Dask Bags
Dask Bags are used for taking a collection of Python objects and processing them in parallel. It can be thought as a sequence of objects that you can do parallel operations on over a distributed cluster. This is similar to the base Python operations like map
, however the computations will happen in parallel.
A Dask Bag is often a good solution for data that does not fit into a standard tabular or matrix format and thus wouldn’t work with Dask DataFrames or Dask Arrays. For example, a list of nested JSON objects might not be able to easily be converted into a tabular format, but could be converted into a Dask Bag. You can do cleaning and data preprocessing of messy data with a Dask Bag and then at the end convert the data a Dask DataFrame to use in other methods like machine learning model training.
First, start the Dask cluster associated with your Saturn Cloud resource.

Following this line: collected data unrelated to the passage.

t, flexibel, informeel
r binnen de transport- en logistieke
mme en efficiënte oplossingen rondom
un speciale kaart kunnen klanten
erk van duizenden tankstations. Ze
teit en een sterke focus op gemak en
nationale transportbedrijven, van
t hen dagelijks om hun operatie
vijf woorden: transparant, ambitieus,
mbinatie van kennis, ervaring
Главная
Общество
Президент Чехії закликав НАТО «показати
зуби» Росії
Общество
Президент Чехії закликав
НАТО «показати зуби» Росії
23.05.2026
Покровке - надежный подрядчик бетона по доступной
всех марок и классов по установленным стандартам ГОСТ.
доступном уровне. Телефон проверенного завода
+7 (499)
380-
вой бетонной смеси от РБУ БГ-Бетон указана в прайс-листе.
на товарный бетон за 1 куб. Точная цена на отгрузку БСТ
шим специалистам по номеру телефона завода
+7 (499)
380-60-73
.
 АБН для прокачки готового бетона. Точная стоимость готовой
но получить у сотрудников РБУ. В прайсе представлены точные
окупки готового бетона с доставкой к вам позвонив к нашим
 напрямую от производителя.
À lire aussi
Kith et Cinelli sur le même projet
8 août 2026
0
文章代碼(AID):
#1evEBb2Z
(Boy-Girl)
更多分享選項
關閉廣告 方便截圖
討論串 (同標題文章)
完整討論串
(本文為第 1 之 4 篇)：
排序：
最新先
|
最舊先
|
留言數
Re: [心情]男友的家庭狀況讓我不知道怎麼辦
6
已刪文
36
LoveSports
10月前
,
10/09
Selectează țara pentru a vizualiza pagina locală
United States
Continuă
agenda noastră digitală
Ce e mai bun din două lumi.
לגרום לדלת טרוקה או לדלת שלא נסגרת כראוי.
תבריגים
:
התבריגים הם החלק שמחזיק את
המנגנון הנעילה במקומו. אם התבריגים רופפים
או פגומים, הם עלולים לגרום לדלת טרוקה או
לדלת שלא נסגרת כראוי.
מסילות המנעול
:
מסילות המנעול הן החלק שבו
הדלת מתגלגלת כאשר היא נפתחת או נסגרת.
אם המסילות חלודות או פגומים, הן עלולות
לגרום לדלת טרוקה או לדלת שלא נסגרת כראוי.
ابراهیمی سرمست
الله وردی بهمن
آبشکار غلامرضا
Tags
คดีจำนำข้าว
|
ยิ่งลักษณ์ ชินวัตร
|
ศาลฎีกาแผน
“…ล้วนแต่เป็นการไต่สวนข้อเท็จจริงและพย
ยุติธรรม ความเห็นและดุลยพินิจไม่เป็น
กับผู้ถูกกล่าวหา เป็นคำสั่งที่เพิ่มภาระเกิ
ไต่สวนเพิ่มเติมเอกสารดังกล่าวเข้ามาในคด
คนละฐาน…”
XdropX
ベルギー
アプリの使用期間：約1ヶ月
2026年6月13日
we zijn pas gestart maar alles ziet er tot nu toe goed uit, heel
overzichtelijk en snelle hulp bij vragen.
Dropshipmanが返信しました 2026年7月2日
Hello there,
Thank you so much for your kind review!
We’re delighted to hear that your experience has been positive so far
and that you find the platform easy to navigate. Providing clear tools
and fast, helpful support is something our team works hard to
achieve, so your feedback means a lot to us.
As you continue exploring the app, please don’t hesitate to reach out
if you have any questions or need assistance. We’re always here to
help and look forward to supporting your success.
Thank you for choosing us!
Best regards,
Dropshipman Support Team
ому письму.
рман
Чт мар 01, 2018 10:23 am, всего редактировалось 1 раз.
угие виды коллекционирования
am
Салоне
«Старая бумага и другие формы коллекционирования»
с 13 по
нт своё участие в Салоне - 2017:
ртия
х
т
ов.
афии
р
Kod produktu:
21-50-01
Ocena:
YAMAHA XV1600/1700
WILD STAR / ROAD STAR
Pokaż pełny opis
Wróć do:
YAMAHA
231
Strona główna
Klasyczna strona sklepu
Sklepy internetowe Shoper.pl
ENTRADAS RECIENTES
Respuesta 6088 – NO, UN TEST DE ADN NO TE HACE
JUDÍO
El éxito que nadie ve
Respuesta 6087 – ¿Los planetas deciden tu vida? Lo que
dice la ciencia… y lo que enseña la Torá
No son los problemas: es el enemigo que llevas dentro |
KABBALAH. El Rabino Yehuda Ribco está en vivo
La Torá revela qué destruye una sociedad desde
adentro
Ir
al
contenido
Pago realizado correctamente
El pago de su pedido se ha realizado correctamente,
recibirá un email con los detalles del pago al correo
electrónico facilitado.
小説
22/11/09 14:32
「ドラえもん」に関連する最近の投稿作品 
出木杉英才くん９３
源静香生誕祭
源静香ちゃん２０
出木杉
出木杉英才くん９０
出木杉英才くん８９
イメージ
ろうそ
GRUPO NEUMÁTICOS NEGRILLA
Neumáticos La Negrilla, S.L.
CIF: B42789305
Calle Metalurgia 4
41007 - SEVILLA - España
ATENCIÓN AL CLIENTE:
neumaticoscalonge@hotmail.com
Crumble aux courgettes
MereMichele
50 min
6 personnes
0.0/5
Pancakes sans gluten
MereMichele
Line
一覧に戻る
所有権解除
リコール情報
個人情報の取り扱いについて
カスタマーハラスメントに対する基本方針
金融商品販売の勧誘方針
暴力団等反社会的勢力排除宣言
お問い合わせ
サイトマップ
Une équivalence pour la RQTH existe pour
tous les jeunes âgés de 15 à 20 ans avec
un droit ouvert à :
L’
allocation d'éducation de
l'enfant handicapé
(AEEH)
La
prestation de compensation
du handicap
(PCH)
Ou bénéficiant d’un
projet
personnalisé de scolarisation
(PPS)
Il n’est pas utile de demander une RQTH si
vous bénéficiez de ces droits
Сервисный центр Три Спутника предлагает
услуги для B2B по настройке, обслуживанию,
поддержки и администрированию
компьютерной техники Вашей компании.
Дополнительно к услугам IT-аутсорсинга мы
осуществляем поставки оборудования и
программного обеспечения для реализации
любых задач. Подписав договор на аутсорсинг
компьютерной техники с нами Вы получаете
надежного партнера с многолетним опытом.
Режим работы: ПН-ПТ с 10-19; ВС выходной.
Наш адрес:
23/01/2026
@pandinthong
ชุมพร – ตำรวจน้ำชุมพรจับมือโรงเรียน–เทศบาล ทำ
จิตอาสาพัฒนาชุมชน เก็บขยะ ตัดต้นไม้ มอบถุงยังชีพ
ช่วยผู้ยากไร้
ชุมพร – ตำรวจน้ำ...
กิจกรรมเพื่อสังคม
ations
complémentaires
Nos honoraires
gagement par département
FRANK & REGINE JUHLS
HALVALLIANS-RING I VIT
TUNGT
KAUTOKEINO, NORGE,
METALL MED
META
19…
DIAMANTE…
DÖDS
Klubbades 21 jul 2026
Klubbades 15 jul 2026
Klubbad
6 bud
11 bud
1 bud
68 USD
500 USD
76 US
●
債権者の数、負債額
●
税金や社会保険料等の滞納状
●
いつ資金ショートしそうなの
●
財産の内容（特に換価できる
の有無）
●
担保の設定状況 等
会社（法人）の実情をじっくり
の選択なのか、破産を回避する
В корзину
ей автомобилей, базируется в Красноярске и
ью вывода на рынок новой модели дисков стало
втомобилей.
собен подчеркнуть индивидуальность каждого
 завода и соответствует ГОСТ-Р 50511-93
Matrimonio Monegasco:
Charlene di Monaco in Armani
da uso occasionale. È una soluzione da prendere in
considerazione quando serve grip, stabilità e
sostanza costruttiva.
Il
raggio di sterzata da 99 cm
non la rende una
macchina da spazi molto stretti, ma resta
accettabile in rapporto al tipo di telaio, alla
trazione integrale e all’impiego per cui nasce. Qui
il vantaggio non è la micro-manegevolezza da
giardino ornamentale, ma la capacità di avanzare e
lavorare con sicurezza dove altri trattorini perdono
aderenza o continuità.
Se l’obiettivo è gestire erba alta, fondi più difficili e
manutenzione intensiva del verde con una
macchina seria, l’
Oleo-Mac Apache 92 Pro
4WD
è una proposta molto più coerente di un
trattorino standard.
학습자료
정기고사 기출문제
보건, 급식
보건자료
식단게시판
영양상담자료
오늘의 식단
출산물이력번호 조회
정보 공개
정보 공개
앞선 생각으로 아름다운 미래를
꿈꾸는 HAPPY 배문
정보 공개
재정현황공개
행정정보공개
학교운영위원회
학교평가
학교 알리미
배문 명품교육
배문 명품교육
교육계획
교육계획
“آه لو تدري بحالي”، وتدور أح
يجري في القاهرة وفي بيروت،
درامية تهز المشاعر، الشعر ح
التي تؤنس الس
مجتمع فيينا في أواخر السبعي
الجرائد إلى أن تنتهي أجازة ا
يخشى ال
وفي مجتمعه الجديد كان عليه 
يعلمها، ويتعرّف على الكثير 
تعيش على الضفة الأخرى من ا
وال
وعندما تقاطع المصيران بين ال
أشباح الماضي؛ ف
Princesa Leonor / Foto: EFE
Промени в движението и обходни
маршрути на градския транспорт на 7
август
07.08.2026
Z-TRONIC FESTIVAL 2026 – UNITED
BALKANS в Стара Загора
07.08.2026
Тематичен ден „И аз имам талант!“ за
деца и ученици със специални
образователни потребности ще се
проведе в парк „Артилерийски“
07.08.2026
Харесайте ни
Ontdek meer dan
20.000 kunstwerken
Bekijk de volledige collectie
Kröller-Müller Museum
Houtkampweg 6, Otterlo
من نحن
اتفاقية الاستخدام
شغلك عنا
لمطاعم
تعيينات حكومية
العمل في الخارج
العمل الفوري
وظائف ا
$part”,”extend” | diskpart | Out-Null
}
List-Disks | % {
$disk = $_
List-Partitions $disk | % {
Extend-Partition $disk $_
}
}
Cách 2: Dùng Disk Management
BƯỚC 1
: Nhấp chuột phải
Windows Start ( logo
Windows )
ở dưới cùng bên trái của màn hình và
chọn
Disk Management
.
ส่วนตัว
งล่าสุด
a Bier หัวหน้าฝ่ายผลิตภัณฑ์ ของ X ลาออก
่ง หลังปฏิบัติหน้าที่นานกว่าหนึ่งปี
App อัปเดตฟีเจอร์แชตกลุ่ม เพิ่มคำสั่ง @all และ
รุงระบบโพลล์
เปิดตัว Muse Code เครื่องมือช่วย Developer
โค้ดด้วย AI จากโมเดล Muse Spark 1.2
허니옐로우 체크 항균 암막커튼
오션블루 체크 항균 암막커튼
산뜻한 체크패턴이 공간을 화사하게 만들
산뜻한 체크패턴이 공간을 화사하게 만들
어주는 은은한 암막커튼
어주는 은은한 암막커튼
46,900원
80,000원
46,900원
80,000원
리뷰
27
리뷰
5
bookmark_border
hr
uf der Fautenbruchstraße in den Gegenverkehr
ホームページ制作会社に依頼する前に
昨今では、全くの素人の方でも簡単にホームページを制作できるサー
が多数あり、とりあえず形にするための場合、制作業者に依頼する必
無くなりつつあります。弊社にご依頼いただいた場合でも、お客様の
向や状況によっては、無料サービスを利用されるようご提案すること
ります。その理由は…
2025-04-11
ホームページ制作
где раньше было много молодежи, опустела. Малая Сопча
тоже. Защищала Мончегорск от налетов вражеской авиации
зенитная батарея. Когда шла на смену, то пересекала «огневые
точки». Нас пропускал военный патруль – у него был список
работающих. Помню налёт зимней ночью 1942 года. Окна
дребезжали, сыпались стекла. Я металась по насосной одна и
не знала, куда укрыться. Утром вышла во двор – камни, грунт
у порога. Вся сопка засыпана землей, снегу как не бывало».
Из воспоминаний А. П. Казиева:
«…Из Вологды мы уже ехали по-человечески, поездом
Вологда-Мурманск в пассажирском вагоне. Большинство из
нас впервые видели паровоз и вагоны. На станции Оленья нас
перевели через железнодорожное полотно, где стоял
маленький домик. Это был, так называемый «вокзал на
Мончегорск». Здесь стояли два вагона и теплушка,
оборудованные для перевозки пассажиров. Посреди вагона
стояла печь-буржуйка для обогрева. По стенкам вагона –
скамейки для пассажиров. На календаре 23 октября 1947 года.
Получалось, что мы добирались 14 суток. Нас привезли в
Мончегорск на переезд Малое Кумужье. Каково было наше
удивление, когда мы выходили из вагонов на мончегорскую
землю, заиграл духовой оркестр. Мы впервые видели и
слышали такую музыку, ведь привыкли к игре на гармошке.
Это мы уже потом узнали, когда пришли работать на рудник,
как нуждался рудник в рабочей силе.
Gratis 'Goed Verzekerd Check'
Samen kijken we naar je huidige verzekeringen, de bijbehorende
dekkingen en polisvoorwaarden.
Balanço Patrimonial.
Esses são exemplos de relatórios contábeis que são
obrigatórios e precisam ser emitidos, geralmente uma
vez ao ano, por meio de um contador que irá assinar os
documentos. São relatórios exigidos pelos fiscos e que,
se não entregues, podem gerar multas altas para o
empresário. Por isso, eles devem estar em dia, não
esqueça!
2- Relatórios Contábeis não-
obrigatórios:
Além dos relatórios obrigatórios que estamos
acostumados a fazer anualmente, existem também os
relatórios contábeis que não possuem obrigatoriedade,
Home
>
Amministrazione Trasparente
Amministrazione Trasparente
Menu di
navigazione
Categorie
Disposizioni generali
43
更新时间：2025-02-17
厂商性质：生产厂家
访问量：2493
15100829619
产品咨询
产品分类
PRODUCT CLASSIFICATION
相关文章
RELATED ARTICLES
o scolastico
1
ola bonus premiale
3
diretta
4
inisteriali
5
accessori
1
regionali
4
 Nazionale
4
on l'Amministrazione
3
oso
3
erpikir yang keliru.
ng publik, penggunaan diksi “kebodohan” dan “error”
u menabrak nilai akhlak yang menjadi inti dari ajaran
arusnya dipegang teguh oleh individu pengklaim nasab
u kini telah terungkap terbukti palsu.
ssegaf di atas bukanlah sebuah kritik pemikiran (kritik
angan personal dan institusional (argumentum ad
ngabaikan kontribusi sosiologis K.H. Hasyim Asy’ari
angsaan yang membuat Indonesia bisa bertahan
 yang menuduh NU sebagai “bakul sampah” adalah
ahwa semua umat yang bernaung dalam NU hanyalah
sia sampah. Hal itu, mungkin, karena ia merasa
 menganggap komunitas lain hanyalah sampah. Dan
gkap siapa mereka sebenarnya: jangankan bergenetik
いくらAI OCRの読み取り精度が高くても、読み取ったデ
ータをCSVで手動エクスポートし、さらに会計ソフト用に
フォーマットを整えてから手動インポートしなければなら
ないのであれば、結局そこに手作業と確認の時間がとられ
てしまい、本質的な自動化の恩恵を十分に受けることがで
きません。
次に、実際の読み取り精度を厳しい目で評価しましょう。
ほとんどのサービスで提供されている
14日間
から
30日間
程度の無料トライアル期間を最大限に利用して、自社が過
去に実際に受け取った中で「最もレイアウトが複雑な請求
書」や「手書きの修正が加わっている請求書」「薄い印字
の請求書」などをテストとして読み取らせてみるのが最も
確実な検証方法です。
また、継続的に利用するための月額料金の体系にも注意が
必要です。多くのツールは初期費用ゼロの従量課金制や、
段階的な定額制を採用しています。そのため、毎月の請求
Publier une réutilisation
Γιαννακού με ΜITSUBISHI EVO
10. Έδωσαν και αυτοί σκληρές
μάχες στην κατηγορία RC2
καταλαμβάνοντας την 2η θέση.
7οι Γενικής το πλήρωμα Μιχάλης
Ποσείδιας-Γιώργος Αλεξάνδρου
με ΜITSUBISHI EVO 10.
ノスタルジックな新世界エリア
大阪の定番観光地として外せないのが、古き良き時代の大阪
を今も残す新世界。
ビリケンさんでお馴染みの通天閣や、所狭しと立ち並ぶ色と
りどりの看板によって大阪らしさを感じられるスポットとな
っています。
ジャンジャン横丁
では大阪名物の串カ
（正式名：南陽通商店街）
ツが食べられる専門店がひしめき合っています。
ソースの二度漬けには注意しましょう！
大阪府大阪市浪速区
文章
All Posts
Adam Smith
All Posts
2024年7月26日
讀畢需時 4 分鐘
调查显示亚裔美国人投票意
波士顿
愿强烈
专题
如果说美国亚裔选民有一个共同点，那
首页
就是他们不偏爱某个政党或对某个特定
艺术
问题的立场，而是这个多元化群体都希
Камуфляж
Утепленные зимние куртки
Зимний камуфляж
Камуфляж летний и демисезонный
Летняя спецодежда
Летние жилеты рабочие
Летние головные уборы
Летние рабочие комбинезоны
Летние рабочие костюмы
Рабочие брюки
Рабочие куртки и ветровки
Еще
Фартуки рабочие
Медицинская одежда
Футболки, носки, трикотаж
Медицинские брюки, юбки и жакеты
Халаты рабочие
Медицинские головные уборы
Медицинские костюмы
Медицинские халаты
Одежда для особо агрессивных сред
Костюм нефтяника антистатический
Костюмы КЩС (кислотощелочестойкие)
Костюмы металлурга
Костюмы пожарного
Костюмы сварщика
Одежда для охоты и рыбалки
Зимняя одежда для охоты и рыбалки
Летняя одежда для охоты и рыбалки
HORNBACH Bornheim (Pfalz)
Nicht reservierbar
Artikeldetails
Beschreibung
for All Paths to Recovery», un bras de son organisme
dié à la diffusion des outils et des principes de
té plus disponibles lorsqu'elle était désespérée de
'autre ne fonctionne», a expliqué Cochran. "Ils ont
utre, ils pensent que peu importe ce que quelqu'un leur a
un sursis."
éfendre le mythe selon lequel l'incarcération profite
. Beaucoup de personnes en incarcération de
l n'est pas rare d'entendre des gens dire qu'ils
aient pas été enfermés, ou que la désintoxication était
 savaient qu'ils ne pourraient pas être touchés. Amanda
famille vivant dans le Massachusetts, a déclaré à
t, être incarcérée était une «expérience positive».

from dask_saturn import SaturnCluster
from dask.distributed import Client
client = Client(SaturnCluster())
After running the above command, it’s recommended that you check on the Saturn Cloud resource page that the Dask cluster as fully online before continuing. Alternatively, you can use the command client.wait_for_workers(3)
to halt the notebook execution until all three of the workers are ready.
Create a Dask Bag from a list
In code below we are loading data from a simple Python iteration. Parameter npartitions
has been set to 2. By default Dask tries to partition data into around a hundred partitions.
import dask.bag as db
x = db.from_sequence(list(range(1, 9)), npartitions=2)
Create a Dask Bag by loading files
Function read_text
is used to load data directly from a single file or a list of multiple files.
x = db.read_text(
[
"s3://saturn-public-data/examples/Dask/1.json",
"s3://saturn-public-data/examples/Dask/2.json",
],
storage_options={"anon": True},
)
Example using bags
In this example we will load F1 racing data and find the names of F1 drivers whose are ranked 1st through 10th. The data is available from a public URL.
The command below reads the data from the public URL, uses a map
function to convert each string object in the Dask Bag into a JSON dict. It then takes the first 2 elements of the Dask Bag.
import json
b = db.read_text(
"s3://saturn-public-data/examples/Dask/0.json", storage_options={"anon": True}
).map(json.loads)
b.take(2)
The data is then filtered to the name of driver those who have a rank of at most 10 and the name is pulled.
result = b.filter(lambda record: record["rank"] <= 10).map(lambda record: record["name"])
result.compute()
Best Practices:
Operations involve communication amongst workers (like groups in the data) can be expensive in Dask Bags. Hence if you want to perform operations which involve shuffling of data, it would be advisable to switch to DataFrame or other data type instead.
For more details on using Dask Bags, see the official Dask Bag Documentation.
from dask_saturn import SaturnCluster
from dask.distributed import Client
client = Client(SaturnCluster())
import dask.bag as db
x = db.from_sequence(list(range(1, 9)), npartitions=2)
x = db.read_text(
[
"s3://saturn-public-data/examples/Dask/1.json",
"s3://saturn-public-data/examples/Dask/2.json",
],
storage_options={"anon": True},
)
import json
b = db.read_text(
"s3://saturn-public-data/examples/Dask/0.json", storage_options={"anon": True}
).map(json.loads)
b.take(2)
result = b.filter(lambda record: record["rank"] <= 10).map(lambda record: record["name"])
result.compute()